Ese mismo año, al regresar Guillermo a Cuba, cuando la muerte de su madre Zoila Infante, la Seguridad impidió su salida, que demoró tiempo antes de ser autorizada. La Cuba que vio entonces era ya una tiranía contra el pueblo oprimido y un desastre económico y político.
Guillermo rompió entonces con el castrismo en tiempos bien difíciles, enfrentando con su coraje y su razón las acciones de una izquierda mundial que lo difamó con furia, siguiendo la voz del amo.
Su talento literario y la razón de su ruptura fueron más fuertes que la censura del castrismo y sus lacayos. Tres tristes tigres cambió la novelística de lengua española, causó admiración y asombro y obtuvo valiosos premios internacionales. La Habana para un infante difunto revivió la ciudad destruida y fue aplaudida y premiada en Europa.

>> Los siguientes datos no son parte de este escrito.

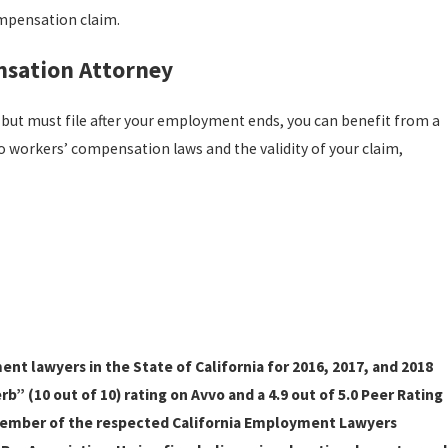
ompensation claim.
nsation Attorney
m but must file after your employment ends, you can benefit from a
o workers’ compensation laws and the validity of your claim,
t lawyers in the State of California for 2016, 2017, and 2018
” (10 out of 10) rating on Avvo and a 4.9 out of 5.0 Peer Rating
member of the respected California Employment Lawyers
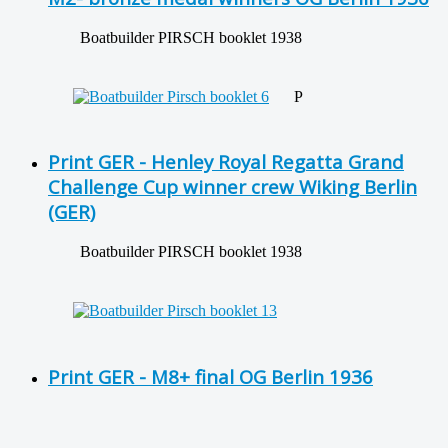
Boatbuilder PIRSCH booklet 1938
P
Print GER - Henley Royal Regatta Grand
Challenge Cup winner crew Wiking Berlin
(GER)
Boatbuilder PIRSCH booklet 1938
Print GER - M8+ final OG Berlin 1936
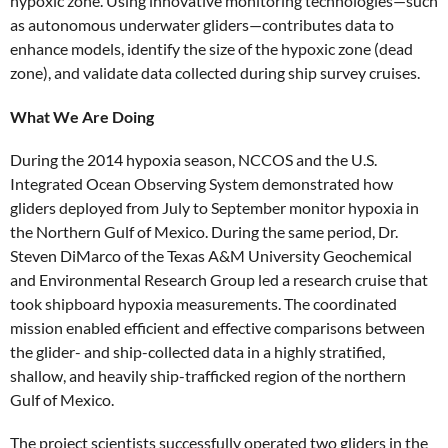
hypoxic zone. Using innovative monitoring technologies—such
as autonomous underwater gliders—contributes data to
enhance models, identify the size of the hypoxic zone (dead
zone), and validate data collected during ship survey cruises.
What We Are Doing
During the 2014 hypoxia season, NCCOS and the U.S.
Integrated Ocean Observing System demonstrated how
gliders deployed from July to September monitor hypoxia in
the Northern Gulf of Mexico. During the same period, Dr.
Steven DiMarco of the Texas A&M University Geochemical
and Environmental Research Group led a research cruise that
took shipboard hypoxia measurements. The coordinated
mission enabled efficient and effective comparisons between
the glider- and ship-collected data in a highly stratified,
shallow, and heavily ship-trafficked region of the northern
Gulf of Mexico.
The project scientists successfully operated two gliders in the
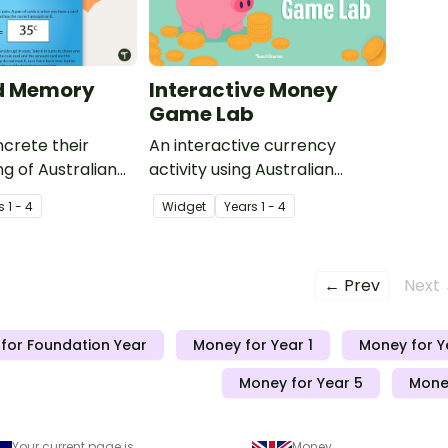
d Memory
Interactive Money
Game Lab
crete their
An interactive currency
g of Australian
activity using Australian
eir values with
banknotes and coins.
s
1 - 4
Widget
Year
s
1 - 4
in Card Memory
← Prev
Next
for Foundation Year
Money for Year 1
Money for Y
Money for Year 5
Money
Your current page is
Money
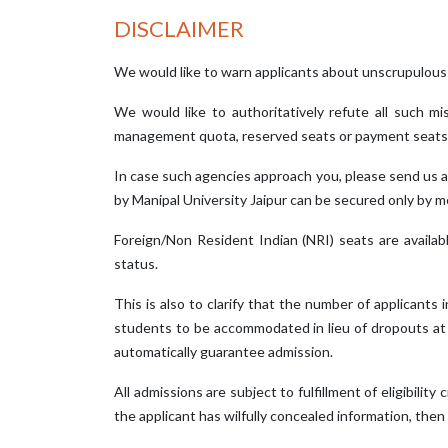
DISCLAIMER
We would like to warn applicants about unscrupulous
We would like to authoritatively refute all such 
management quota, reserved seats or payment seats 
In case such agencies approach you, please send us a
by Manipal University Jaipur can be secured only by me
Foreign/Non Resident Indian (NRI) seats are availa
status.
This is also to clarify that the number of applicants 
students to be accommodated in lieu of dropouts at th
automatically guarantee admission.
All admissions are subject to fulfillment of eligibility 
the applicant has wilfully concealed information, then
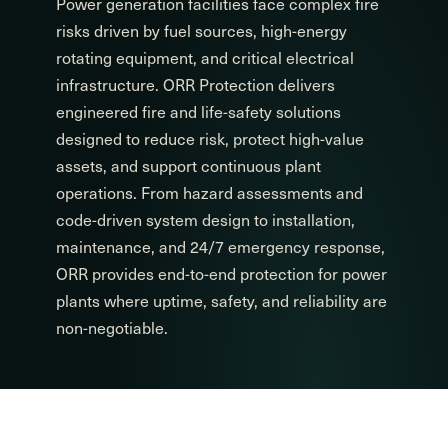
Power generation facilities face complex fire
risks driven by fuel sources, high-energy
rotating equipment, and critical electrical
infrastructure. ORR Protection delivers
engineered fire and life-safety solutions
designed to reduce risk, protect high-value
assets, and support continuous plant
operations. From hazard assessments and
code-driven system design to installation,
maintenance, and 24/7 emergency response,
ORR provides end-to-end protection for power
plants where uptime, safety, and reliability are
non-negotiable.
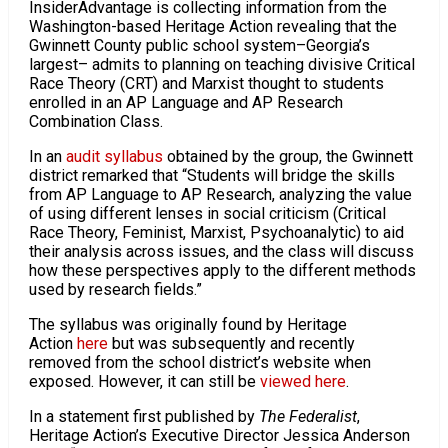
InsiderAdvantage is collecting information from the
Washington-based Heritage Action revealing that the
Gwinnett County public school system–Georgia’s
largest– admits to planning on teaching divisive Critical
Race Theory (CRT) and Marxist thought to students
enrolled in an AP Language and AP Research
Combination Class.
In an
audit syllabus
obtained by the group, the Gwinnett
district remarked that “Students will bridge the skills
from AP Language to AP Research, analyzing the value
of using different lenses in social criticism (Critical
Race Theory, Feminist, Marxist, Psychoanalytic) to aid
their analysis across issues, and the class will discuss
how these perspectives apply to the different methods
used by research fields.”
The syllabus was originally found by Heritage
Action
here
but was subsequently and recently
removed from the school district’s website when
exposed. However, it can still be
viewed here
.
In a statement first published by
The Federalist
,
Heritage Action’s Executive Director Jessica Anderson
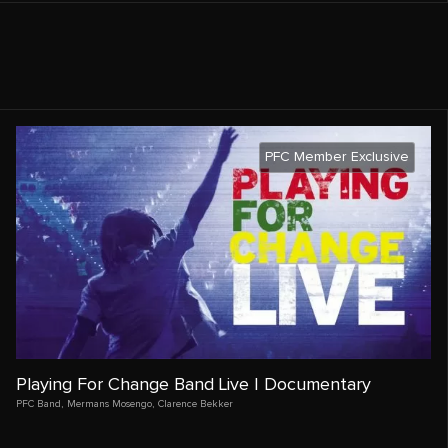
PFC Member Exclusive
Playing For Change Band Live | Documentary
PFC Band
,
Mermans Mosengo
,
Clarence Bekker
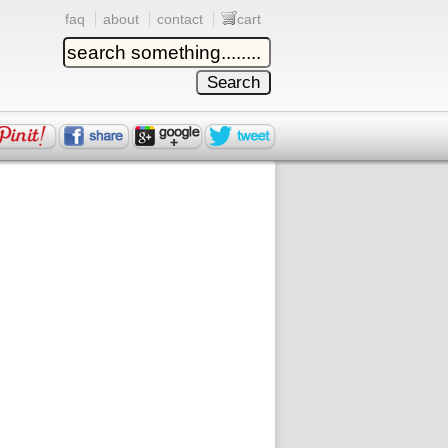
faq
about
contact
cart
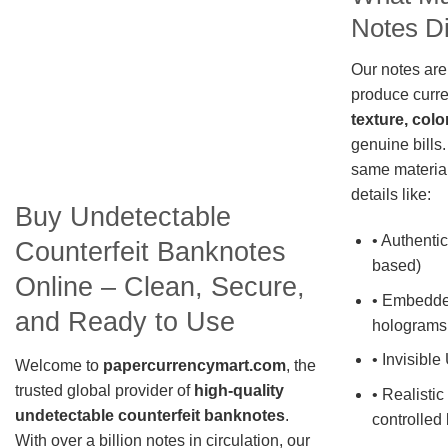
Notes Di
Our notes are
produce curre
texture, colo
genuine bills.
same material
details like:
Buy Undetectable
• Authentic
Counterfeit Banknotes
based)
Online – Clean, Secure,
• Embedde
and Ready to Use
holograms
• Invisible
Welcome to
papercurrencymart.com
, the
trusted global provider of
high-quality
• Realistic
undetectable counterfeit banknotes
.
controlled 
With over a billion notes in circulation, our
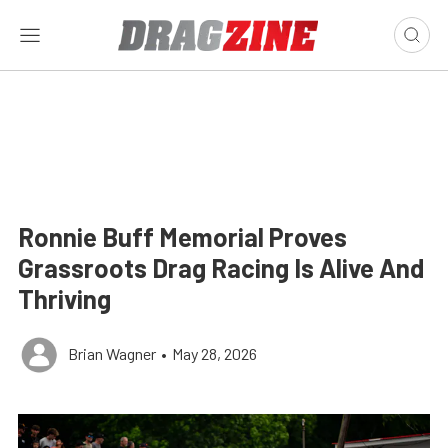
Ronnie Buff Memorial Proves
Grassroots Drag Racing Is Alive And
Thriving
Brian Wagner
•
May 28, 2026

Durante cuarenta años, Guillermo escribió innumerables libros, de temática tan diferente como la música, el cine, la ciudad —en que aparecen Torchiello y Venecia—, la historia, la literatura, el tabaco, la política y la denuncia de la tragedia cubana. El director y actor Andy García está por terminar la filmación de La ciudad perdida, con guión suyo, cuya realización, me contaba Guillermo, había visto recientemente y encontrado magnífica. El cine ha sido una de sus pasiones creativas, plasmada en libros, guiones y películas filmadas por Hollywood.
La palabra de Guillermo Cabrera Infante baila como un son y tiene el humor cubano, la gracia y la originalidad que la hacen universal. Hace poco, lo encontré en su casa de Londres, ciudad en la que vivió tantos años. Miriam Gómez, su abnegada compañera, se desvivía por atender su quebrantada salud, y al darnos el abrazo de despedida tuve la triste sensación de que aquella sería la última vez que nos veríamos.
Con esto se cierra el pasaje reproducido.